In its first iteration, GEDCOM files consisted of ASCII text.
Unlike binary files used by most other programs, you can open a GEDCOM file with
a simple text editor and read the data contained therein. Later versions of
GEDCOM were expanded to include ANSEL and Unicode, in addition to ASCII. Because
of these updates, GEDCOM files can now handle umlauts and accents and other
marks common in European alphabets. However, you can still read this data with a
text editor, such as Windows Notepad.
GEDCOM has always suffered from numerous shortcomings, one
limitation being the use of text. Other limitations have included difficulties
with handling non-European names, handling imprecise data, and also the method
of handling contradictory data such as we all find in genealogy research.
In the 1990s, two separate and exhaustive studies of exchanging
data between genealogy programs were made. The two were conducted more or less
simultaneously:
- One study was the GEDCOM Testbook Project, funded by GENTECH. The results
of that project are called "GEDCOM Interchange Study Summary."

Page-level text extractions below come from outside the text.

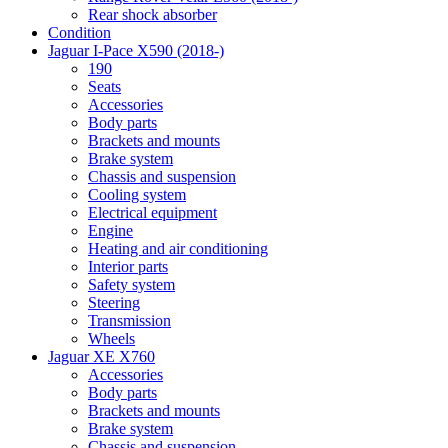
Rear shock absorber
Condition
Jaguar I-Pace X590 (2018-)
190
Seats
Accessories
Body parts
Brackets and mounts
Brake system
Chassis and suspension
Cooling system
Electrical equipment
Engine
Heating and air conditioning
Interior parts
Safety system
Steering
Transmission
Wheels
Jaguar XE X760
Accessories
Body parts
Brackets and mounts
Brake system
Chassis and suspension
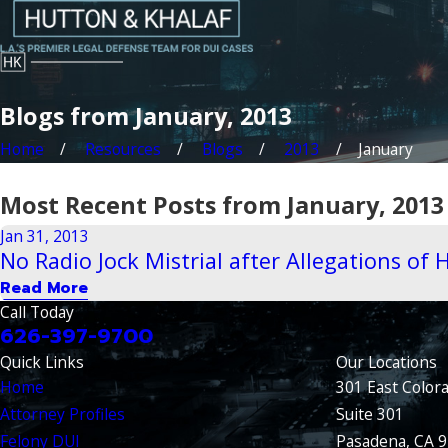
Blogs from January, 2013
Home
Resources
Blogs
2013
January
Most Recent Posts from January, 2013
Jan 31, 2013
No Radio Jock Mistrial after Allegations of
Read More
Call Today
626-397-9700
Quick Links
Our Locations
Home
301 East Color
Attorney Profiles
Suite 301
Felony DUI
Pasadena, CA 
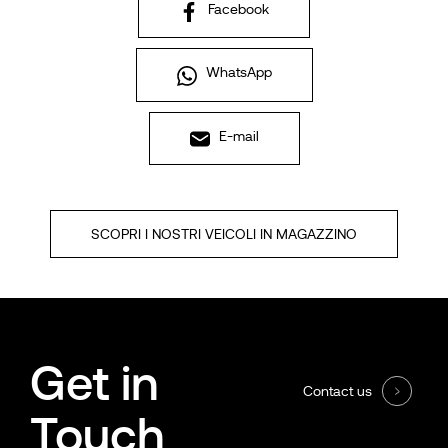
Facebook
WhatsApp
E-mail
SCOPRI I NOSTRI VEICOLI IN MAGAZZINO
Get in
Contact us
Touch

The GENTECH effort later spun off a second, larger study, called the GENTECH
Genealogical Data Model. While not dealing directly with the GEDCOM standard,
it does address many issues that GEDCOM programmers need to be familiar with.
- The other study was conducted by the Family and Church History Department of the LDS
Church. It resulted in the GEDCOM Future Directions document, published by the
Family and Church History Department. [To view this document, click on the link above; then double-click the "Future" folder and open the Gedfmstr.pdf documenta PDF file that will require Adobe Acrobat Reader to read.]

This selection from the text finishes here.